Problem details: Present each line of the entries below that holds the word "ppor".

»»

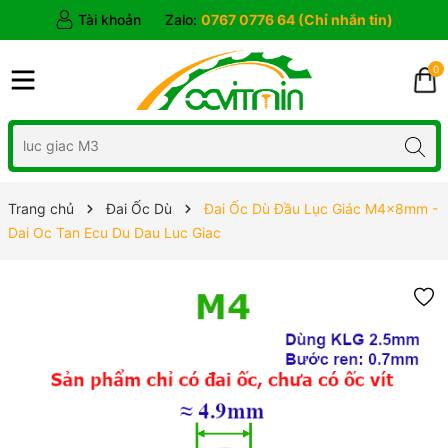
Tài khoản
Zalo:
0767 0776 64 (Chỉ nhắn tin)
0
Trang chủ
Đai Ốc Dù
Đai Ốc Dù Đầu Lục Giác M4x8mm -
Dai Oc Tan Ecu Du Dau Luc Giac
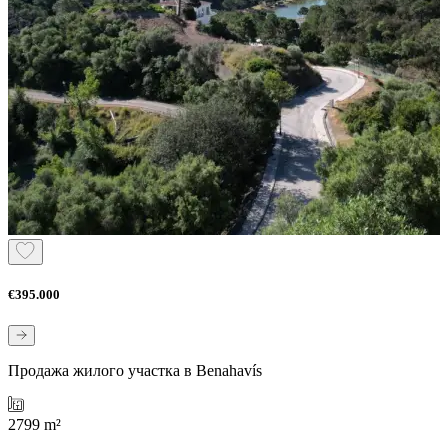
€395.000
Продажа жилого участка в Benahavís
2799 m²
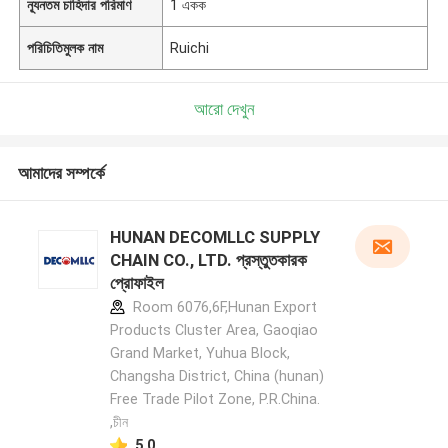
ন্যূনতম চাহিদার পরিমাণ
1 একক
পরিচিতিমুলক নাম
Ruichi
আরো দেখুন
আমাদের সম্পর্কে
HUNAN DECOMLLC SUPPLY
CHAIN CO., LTD. প্রস্তুতকারক
প্রোফাইল
Room 6076,6F,Hunan Export
Products Cluster Area, Gaoqiao
Grand Market, Yuhua Block,
Changsha District, China (hunan)
Free Trade Pilot Zone, P.R.China.
,চীন
5.0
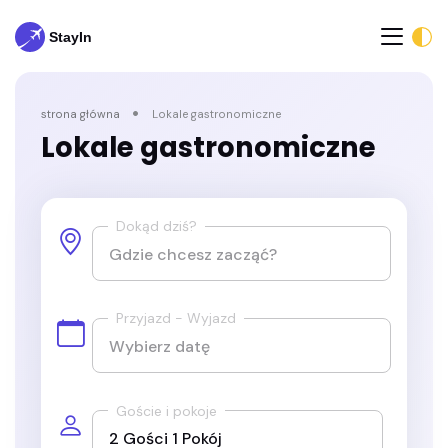
strona główna
Lokale gastronomiczne
Lokale gastronomiczne
Dokąd dziś?
Przyjazd - Wyjazd
Goście i pokoje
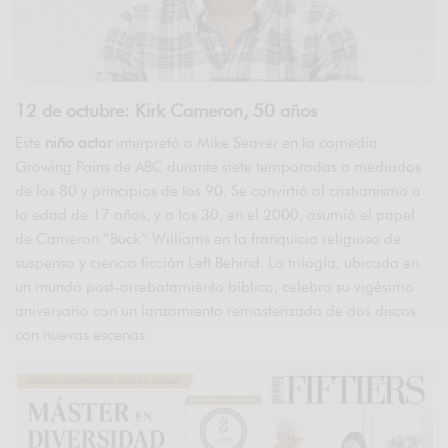
12 de octubre: Kirk Cameron, 50 años
Este
niño actor
interpretó a Mike Seaver en la comedia
Growing Pains de ABC durante siete temporadas a mediados
de los 80 y principios de los 90. Se convirtió al cristianismo a
la edad de 17 años, y a los 30, en el 2000, asumió el papel
de Cameron “Buck” Williams en la franquicia religiosa de
suspenso y ciencia ficción Left Behind. La trilogía, ubicada en
un mundo post-arrebatamiento bíblico, celebra su vigésimo
aniversario con un lanzamiento remasterizado de dos discos
con nuevas escenas.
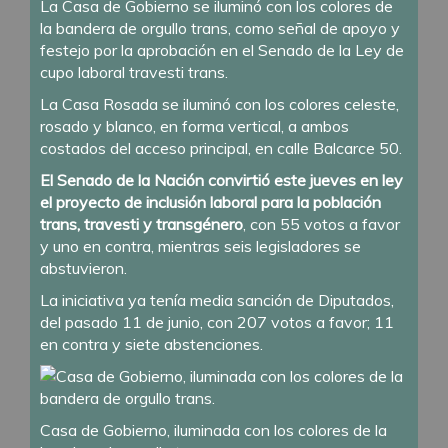
La Casa de Gobierno se iluminó con los colores de
la bandera de orgullo trans, como señal de apoyo y
festejo por la aprobación en el Senado de la Ley de
cupo laboral travesti trans.
La Casa Rosada se iluminó con los colores celeste,
rosado y blanco, en forma vertical, a ambos
costados del acceso principal, en calle Balcarce 50.
El Senado de la Nación convirtió este jueves en ley
el proyecto de inclusión laboral para la población
trans, travesti y transgénero
, con 55 votos a favor
y uno en contra, mientras seis legisladores se
abstuvieron.
La iniciativa ya tenía media sanción de Diputados,
del pasado 11 de junio, con 207 votos a favor; 11
en contra y siete abstenciones.
Casa de Gobierno, iluminada con los colores de la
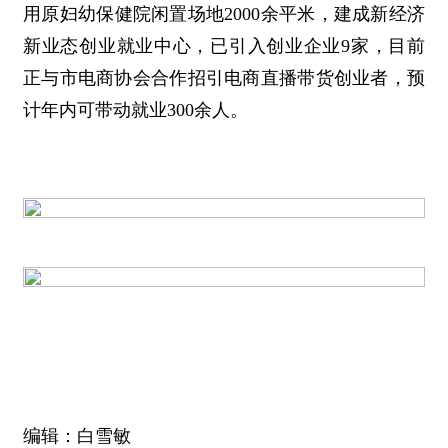
用原妇幼保健院闲置场地2000余平米，建成新经济
新业态创业就业中心，已引入创业企业9家，目前
正与市电商协会合作招引电商直播带货创业者，预
计年内可带动就业300余人。
编辑：白雪敏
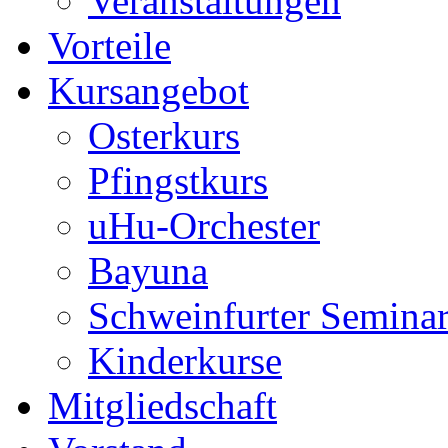
Veranstaltungen
Vorteile
Kursangebot
Osterkurs
Pfingstkurs
uHu-Orchester
Bayuna
Schweinfurter Semina
Kinderkurse
Mitgliedschaft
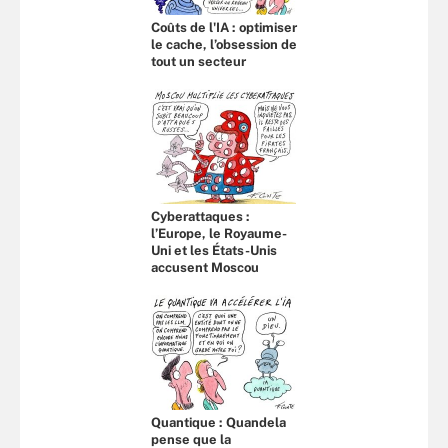
Coûts de l'IA : optimiser
le cache, l’obsession de
tout un secteur
Cyberattaques :
l’Europe, le Royaume-
Uni et les États-Unis
accusent Moscou
Quantique : Quandela
pense que la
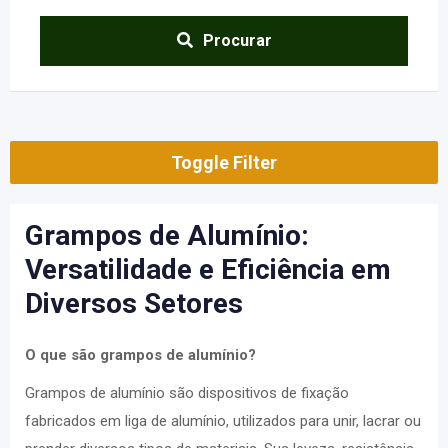
Procurar
Toggle Filter
Grampos de Alumínio:
Versatilidade e Eficiência em
Diversos Setores
O que são grampos de alumínio?
Grampos de alumínio são dispositivos de fixação
fabricados em liga de alumínio, utilizados para unir, lacrar ou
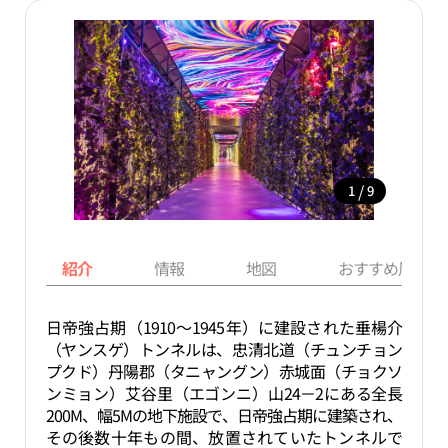
/
1
9
紹介
情報
地図
おすすめ周辺ス
日帝強占期（1910～1945年）に建設された垂楊介
（ヤンスゲ）トンネルは、忠清北道（チュンチョン
プクド）丹陽郡（タニャングン）赤城面（チョクソ
ンミョン）艾谷里（エゴンニ）山24－2にある全長
200M、幅5Mの地下施設で、日帝強占期に建築され、
その後数十年もの間、放置されていたトンネルで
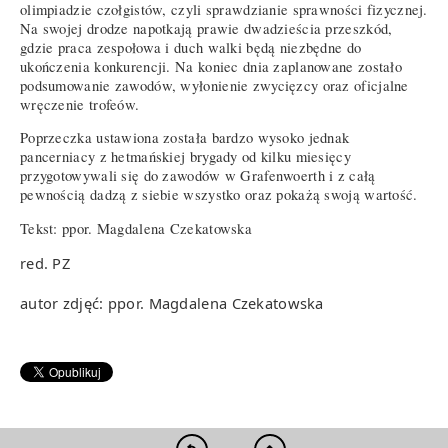
olimpiadzie czołgistów, czyli sprawdzianie sprawności fizycznej.
Na swojej drodze napotkają prawie dwadzieścia przeszkód,
gdzie praca zespołowa i duch walki będą niezbędne do
ukończenia konkurencji. Na koniec dnia zaplanowane zostało
podsumowanie zawodów, wyłonienie zwycięzcy oraz oficjalne
wręczenie trofeów.
Poprzeczka ustawiona została bardzo wysoko jednak
pancerniacy z hetmańskiej brygady od kilku miesięcy
przygotowywali się do zawodów w Grafenwoerth i z całą
pewnością dadzą z siebie wszystko oraz pokażą swoją wartość.
Tekst: ppor. Magdalena Czekatowska
red. PZ
autor zdjęć: ppor. Magdalena Czekatowska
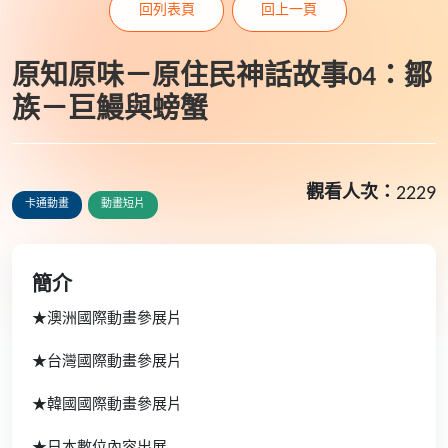
回列表頁
回上一頁
原知原味－原住民神話故事04：鄒
族－巨鰻與螃蟹
觀看人次：
2229
卡通動畫
動畫短片
簡介
★澳洲國際動畫參展片
★台灣國際動畫參展片
★韓國國際動畫參展片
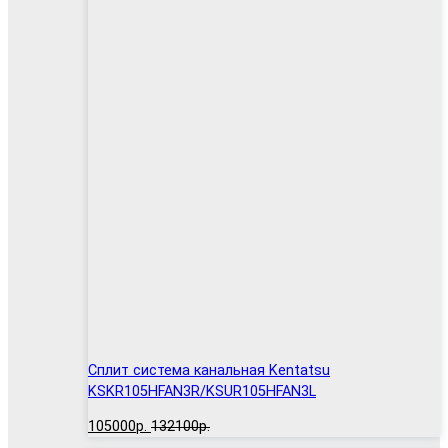
Сплит система канальная Kentatsu
KSKR105HFAN3R/KSUR105HFAN3L
105000р.
132100р.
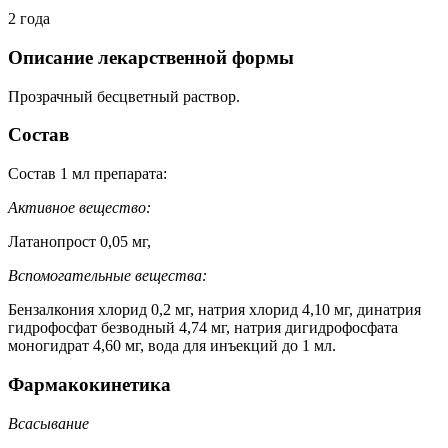
2 года
Описание лекарственной формы
Прозрачный бесцветный раствор.
Состав
Состав 1 мл препарата:
Активное вещество:
Латанопрост 0,05 мг,
Вспомогательные вещества:
Бензалкония хлорид 0,2 мг, натрия хлорид 4,10 мг, динатрия
гидрофосфат безводный 4,74 мг, натрия дигидрофосфата
моногидрат 4,60 мг, вода для инъекций до 1 мл.
Фармакокинетика
Всасывание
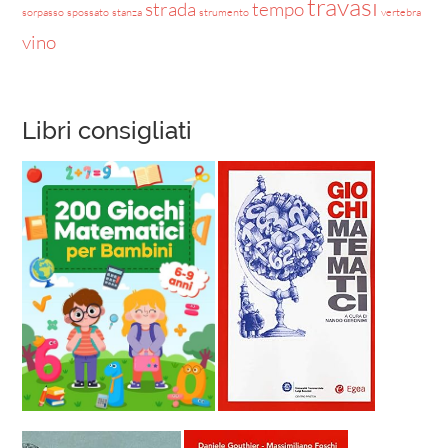
travasi
strada
tempo
sorpasso
spossato
stanza
strumento
vertebra
vino
Libri consigliati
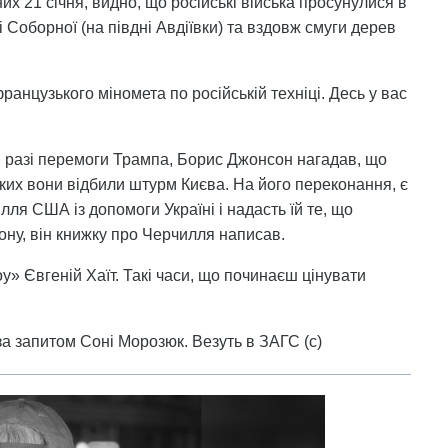
их 21 січня, видно, що російські війська просунулися в
 Соборної (на півдні Авдіївки) та вздовж смуги дерев
французького міномета по російській техніці. Десь у вас
 в разі перемоги Трампа, Борис Джонсон нагадав, що
ких вони відбили штурм Києва. На його переконання, є
лля США із допомоги Україні і надасть їй те, що
ону, він книжку про Черчилля написав.
» Євгеній Хаїт. Такі часи, що починаєш цінувати
а запитом Соні Морозюк. Везуть в ЗАГС (с)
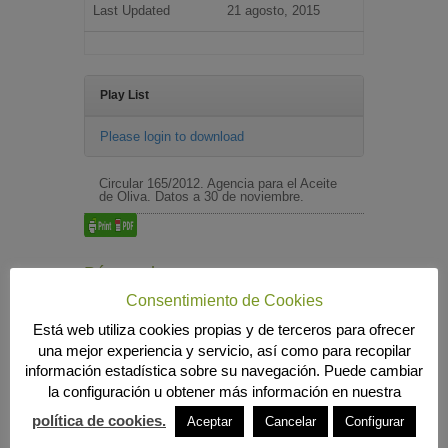
Last Updated
21 agosto, 2015
Play List
Please login to download
Circular 165/2012. Agencia para el Aceite
de Oliva. Datos a 30 de noviembre.
Búsqueda
Consentimiento de Cookies
Está web utiliza cookies propias y de terceros para ofrecer
una mejor experiencia y servicio, así como para recopilar
MENÚ PRINCIPAL
información estadística sobre su navegación. Puede cambiar
INICIO
la configuración u obtener más información en nuestra
ANIERAC
política de cookies.
Aceptar
Cancelar
Configurar
Presentación
Funciones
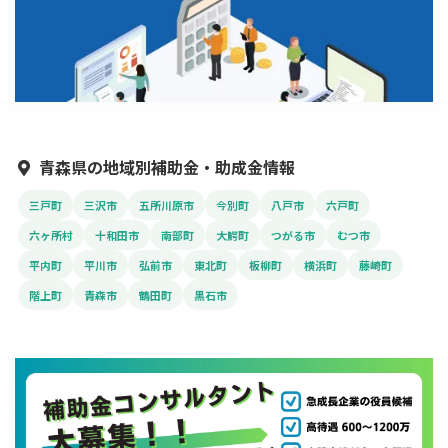
青森県の地域別補助金・助成金情報
三戸町
三沢市
五所川原市
今別町
八戸市
六戸町
六ヶ所村
十和田市
南部町
大鰐町
つがる市
むつ市
平内町
平川市
弘前市
東北町
板柳町
横浜町
藤崎町
階上町
青森市
鶴田町
黒石市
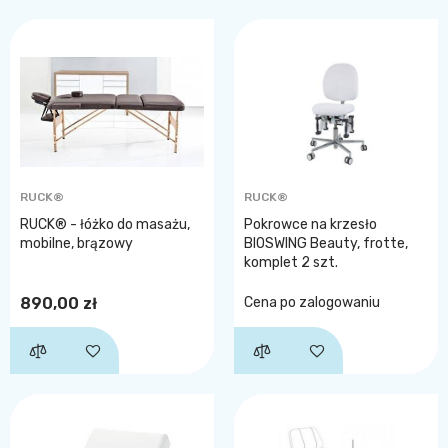
RUCK®
RUCK®
RUCK® - łóżko do masażu,
Pokrowce na krzesło
mobilne, brązowy
BIOSWING Beauty, frotte,
komplet 2 szt.
890,00 zł
Cena po zalogowaniu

««

Problem solution:
Tekst: ppor. Magdalena Czekatowska
autor zdjęć: ppor. Magdalena Czekatowska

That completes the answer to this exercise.